Lives of orphans neglected, abused, trafficked, criminalised, prostituted and raped are laid out repeatedly in a series of monologues. These intersperse the more imaginative scenarios in which a bleak, well-read and witty apparition talks to the bed-ridden protagonist, connecting the modern world to the ancient by reference to Goethe, Shakespeare, the Bible and Euripides, among many others.

There is a scintillating, wild intelligence to the production, which makes it all the more disappointing that, in its documentary moments, the piece wears its political heart so polemically on its sleeve. The two elements of the drama never achieve any kind of synchronicity; it is as if an episode of Panorama had gatecrashed an epic play co-authored by Sarah Kane and Tony Kushner.

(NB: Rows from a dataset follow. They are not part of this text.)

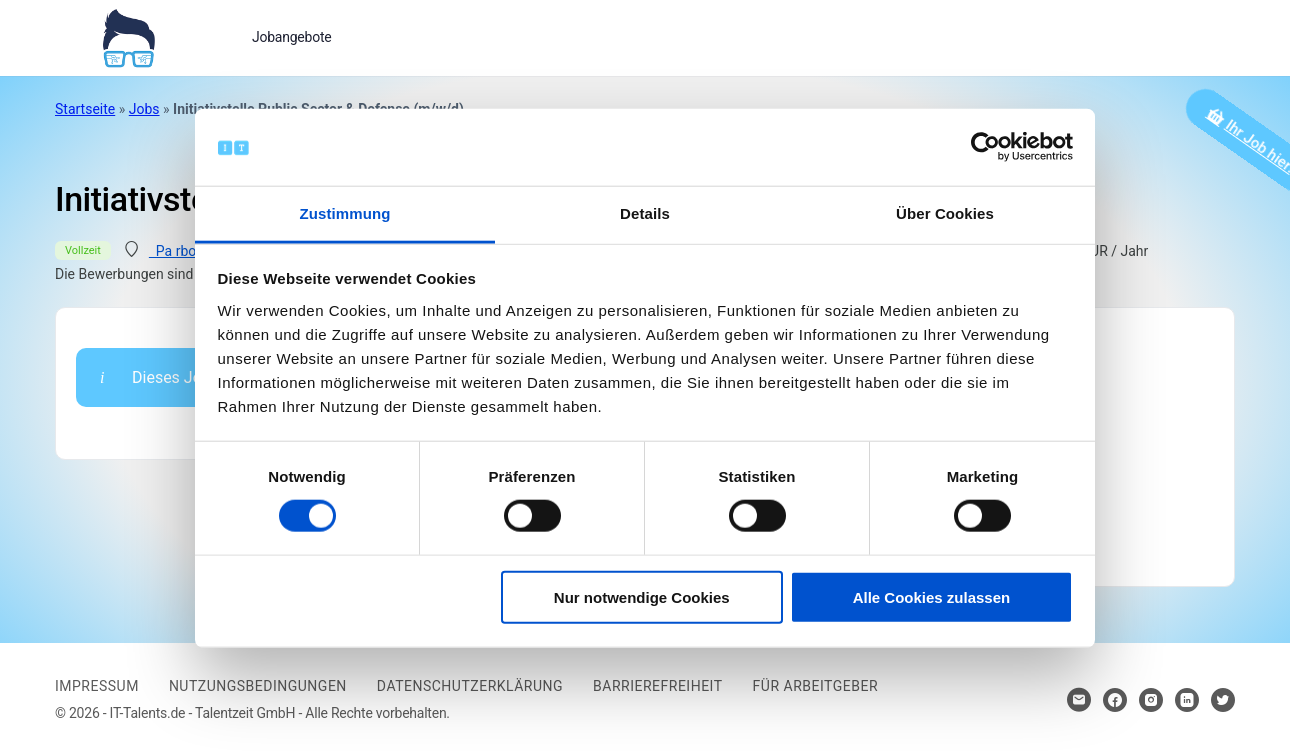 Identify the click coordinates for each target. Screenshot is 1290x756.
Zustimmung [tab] (345, 213)
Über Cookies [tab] (945, 213)
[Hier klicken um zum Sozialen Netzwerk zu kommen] (1115, 700)
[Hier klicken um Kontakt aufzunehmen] (1079, 700)
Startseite (85, 109)
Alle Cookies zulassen (932, 596)
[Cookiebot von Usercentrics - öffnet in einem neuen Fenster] (985, 147)
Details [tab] (645, 213)
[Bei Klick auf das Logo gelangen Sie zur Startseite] (128, 36)
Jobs (144, 109)
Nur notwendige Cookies (642, 596) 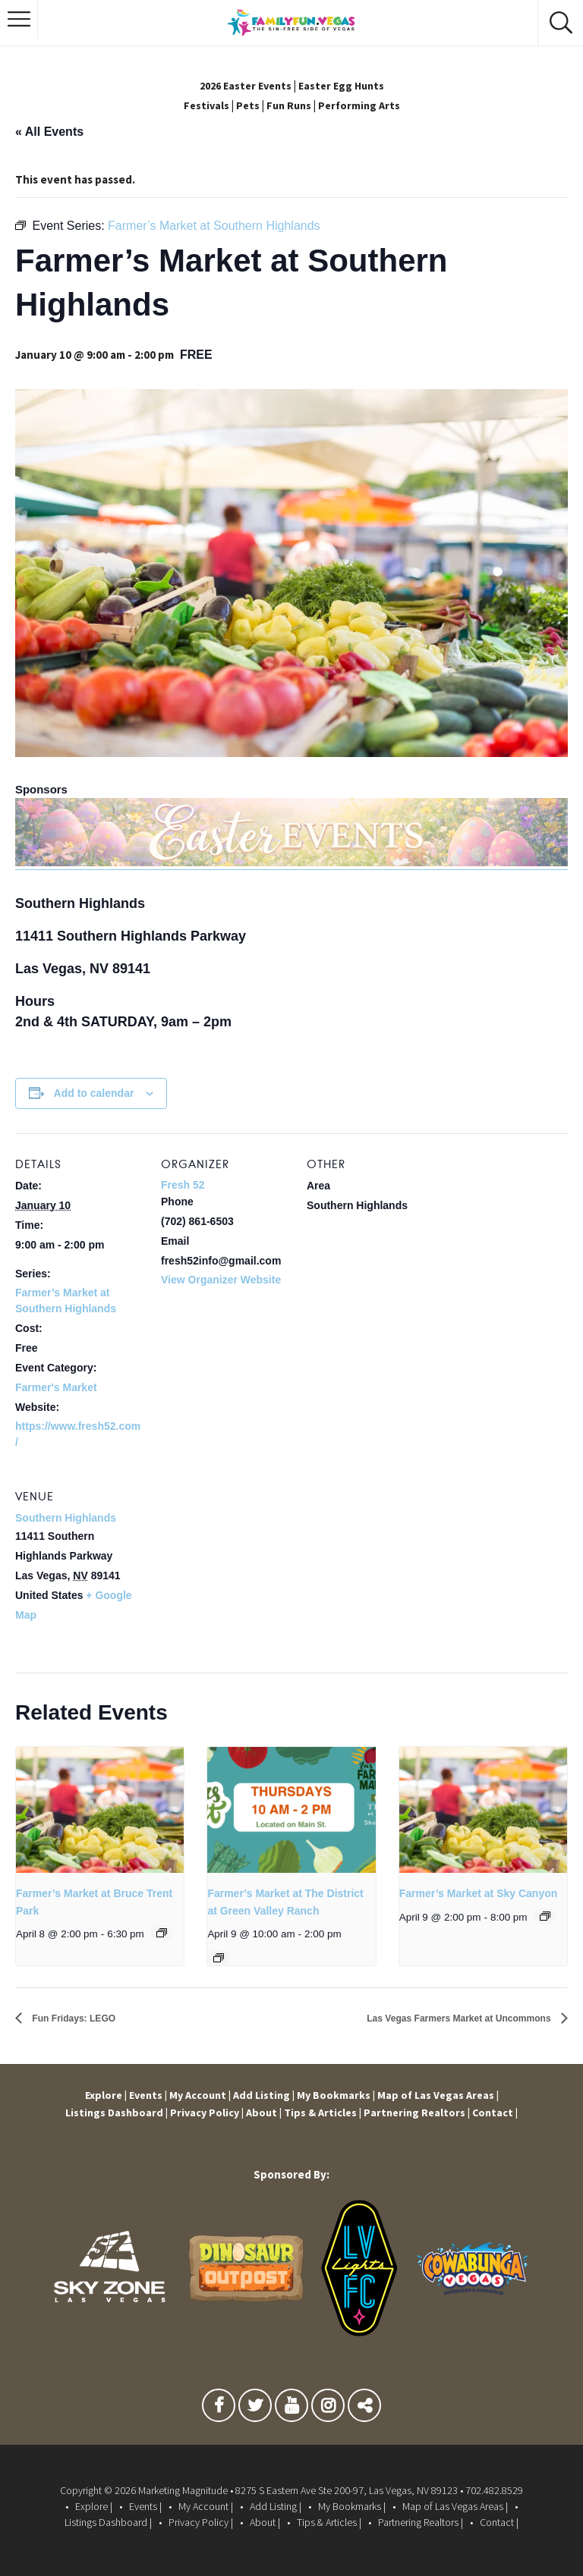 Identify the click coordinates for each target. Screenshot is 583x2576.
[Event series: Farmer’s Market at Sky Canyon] (545, 1915)
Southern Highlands (65, 1517)
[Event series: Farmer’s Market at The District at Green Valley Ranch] (218, 1957)
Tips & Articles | (324, 2112)
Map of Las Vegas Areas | (443, 2095)
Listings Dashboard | (112, 2112)
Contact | (501, 2112)
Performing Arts (361, 104)
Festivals (202, 104)
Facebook (218, 2409)
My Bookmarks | (339, 2095)
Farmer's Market (56, 1387)
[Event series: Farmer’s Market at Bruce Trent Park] (161, 1932)
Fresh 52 (183, 1185)
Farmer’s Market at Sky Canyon (478, 1892)
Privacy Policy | (205, 2112)
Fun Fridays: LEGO (86, 2018)
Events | (144, 2095)
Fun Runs (288, 104)
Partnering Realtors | (421, 2112)
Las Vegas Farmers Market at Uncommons (429, 2018)
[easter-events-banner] (291, 861)
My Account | (199, 2095)
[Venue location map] (241, 1570)
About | (263, 2112)
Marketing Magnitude (183, 2490)
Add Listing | (266, 2095)
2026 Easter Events (243, 85)
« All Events (49, 130)
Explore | (99, 2095)
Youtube (291, 2409)
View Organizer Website (221, 1279)
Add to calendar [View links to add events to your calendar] (94, 1092)
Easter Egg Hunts (345, 85)
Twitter (255, 2409)
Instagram (328, 2409)
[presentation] (100, 1809)
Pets (245, 104)
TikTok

By comparison with Sfumato’s play, Return, a dance-theatre work by acclaimed Spanish choreographer Chevi Muraday, is an altogether gentler experience. Combining poetic texts on the vicissitudes of love – somewhat idealistically, from initial exhilaration, to painful conflict, to profound resolution – the choreographic metaphors are, too often, lacking in subtlety.

By far the most impressive factor in the piece is the performance of renowned Spanish movie actress Marta Etura, who dances, as she speaks, with equally immense skill and sensuality. Even when the meanings of her movements are proclaimed gratuitously, the actress-turned-dancer performs opposite Muraday with an intensity which stretches beyond the limitations of the choreography.

One of the features of Eastern European theatre which is most refreshing for drama lovers from the West is the high regard it has for puppet theatre. It was disappointing, therefore, to see – in the Sofia Puppet Theatre’s show Holy – a 75-minute work which over-indulges itself by at least half-an-hour.

Dutch-Brazilian director Duda Paiva explores familial and generational tensions at the strange birthday party of an ageing bourgeois woman. Some promising and bleak puppetry (a butler serves the family members a meal consisting of miniature versions of themselves) is undone by needlessly prolonged point making and a heavy-handed, instructional use of music.

Three shows in an evening, bringing varying levels of satisfaction. From Varna to Edinburgh, the festival experience is agonisingly and delightfully similar.